What piece of equipment do you have to show us today?
My SX Jazz Bass. I’ve been playing this bass, almost exclusively, since I picked up bass in 2009. And I haven’t changed the strings once. *knocks on wood*
How did you come across this particular item?
Mark actually bought it for me as a college graduation present. It’s a knock-off, inexpensive, jazz style bass. It looks awesome with the ash tray and plays like home. With Mark’s luthier skills in my back pocket, he replaced the pick ups, put flat wounds on it, and gave it a killer set up. They no longer make this exact model anymore. So at this point, it’s rare.
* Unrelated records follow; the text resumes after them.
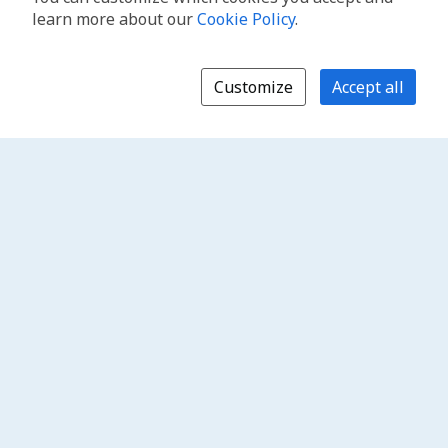
learn more about our
Cookie Policy
.
Customize
Accept all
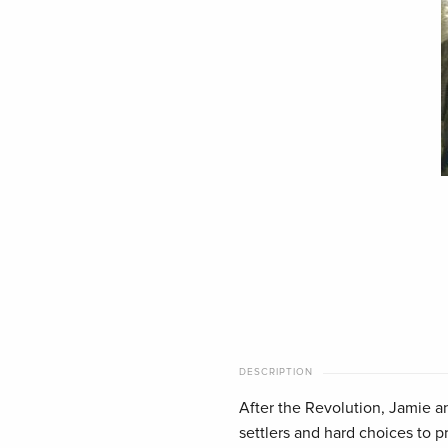
DESCRIPTION
After the Revolution, Jamie a
settlers and hard choices to p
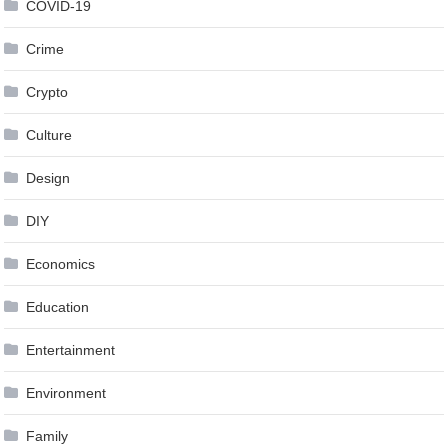
COVID-19
Crime
Crypto
Culture
Design
DIY
Economics
Education
Entertainment
Environment
Family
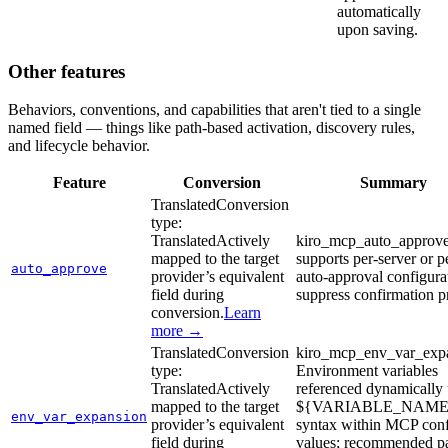
automatically
upon saving.
Other features
Behaviors, conventions, and capabilities that aren't tied to a single
named field — things like path-based activation, discovery rules,
and lifecycle behavior.
Feature
Conversion
Summary
Translated
Conversion
type:
Translated
Actively
kiro_mcp_auto_approve
mapped to the target
supports per-server or p
auto_approve
provider’s equivalent
auto-approval configura
field during
suppress confirmation 
conversion.
Learn
more →
Translated
Conversion
kiro_mcp_env_var_expa
type:
Environment variables
Translated
Actively
referenced dynamically 
mapped to the target
${VARIABLE_NAME
env_var_expansion
provider’s equivalent
syntax within MCP con
field during
values; recommended pa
What is it that you like about it so much?
I like its humility. It’s been with me since I could barely play bass, had a few pennies to my name, and playing on stage was not even a pipe dream. It’s my favorite sounding bass. I’ve picked up really beautiful instruments in my travels, and nothing plays like this one. It’s been through me learning how to hit a string, writing my first song, and has traveled with me to 5 continents—multiple times over.
How do you use it and how has it shaped the way you write music?
I’ve written almost every Khruangbin song on it. With the strings having been worn in through 10 years of me playing, nothing gives me more comfort or confidence than my bass. I play as much for the instrument as I do myself. It’s one of the best friends I’ve ever had.
Tell us a little about what you have coming up?
We’ve got a collaborative EP with Leon Bridges out today, a tour with Tame Impala in Australia and New Zealand in April, and then we’ll be putting out the next Khruangbin full length LP following by a big ol’ round of touring. We thank our lucky stars every single day.